Stricter monitoring practices
Not so long ago, there was a general consensus that anesthesia practitioners need only oxygenate and ventilate pediatric patients to keep them safe. In reality, even healthy children have a higher risk of anesthesia-related complications than adults. Despite great advances in training and monitoring equipment, the anesthesia-related mortality rate remains higher in children and is highest in children less than a year old.
For this reason, strict monitoring is essential. At our practice, we adhere to the following minimum monitoring standards: We routinely and regularly monitor respiratory function with end-tidal CO2 and pulse oximetry and circulatory function by monitoring the electrocardiogram and automated non-invasive blood pressure of all pediatric patients who receive general anesthesia. Although doing so requires specialized monitoring equipment that accounts for the size and physiology of young patients, this specialized equipment is readily available. It has, however, complicated equipment purchasing and OR setup, as even pediatric hospitals can find it difficult to ensure availability of a full selection of pediatric anesthesia equipment. For this reason, the anesthesiologist must be vigilant in ensuring that the right equipment is accessible before surgery.
The next step
There are many other recent advances that have made pediatric anesthesia substantially easier for the practitioner and more comfortable for the patient, such as the laryngeal mask airway, sevoflurane, propofol and multimodal pain control approaches. While these improvements have not significantly altered the safety or the makeup of procedures that can be done in the outpatient setting, they have improved the quality of care that children receive. The addition of clonidine to the local anesthetic mixture of pediatric caudals, for example, has improved both the quality and duration of the analgesic block postoperatatively, improving patient and parent satisfaction significantly in our practice. The appropriate use of non-steroidal analgesics postoperatively provides a level of pain control not achievable with acetaminophen alone. Prophylactic administration of antiemetics such as decadron, droperidol and ondansetron to high-risk patients - along with elimination of protocols that required children to eat and drink before discharge - have substantially reduced PONV and dehydration, common reasons for readmission in the past. Lastly, upon their request, we have given many parents a greater role in their children's care; parents are often present during some inductions and phase two recovery here and in many other institutes.

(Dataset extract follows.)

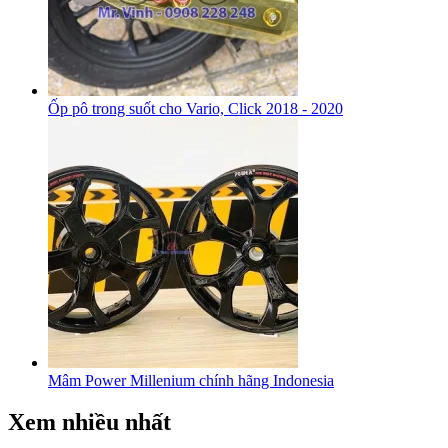
Ốp pô trong suốt cho Vario, Click 2018 - 2020
Mâm Power Millenium chính hãng Indonesia
Xem nhiều nhất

In general, pediatric outpatient surgery has advanced more slowly than adult outpatient surgery due to the relative lack of funding for pediatric research, as well as heightened concerns about patient safety and comfort and social moors. For the dedicated pediatric practitioner, however, this is not all bad news. The families of pediatric patients expect and deserve the best guarantee of safety we can give and, as such, a deliberate approach to change is often in everyone's best interest.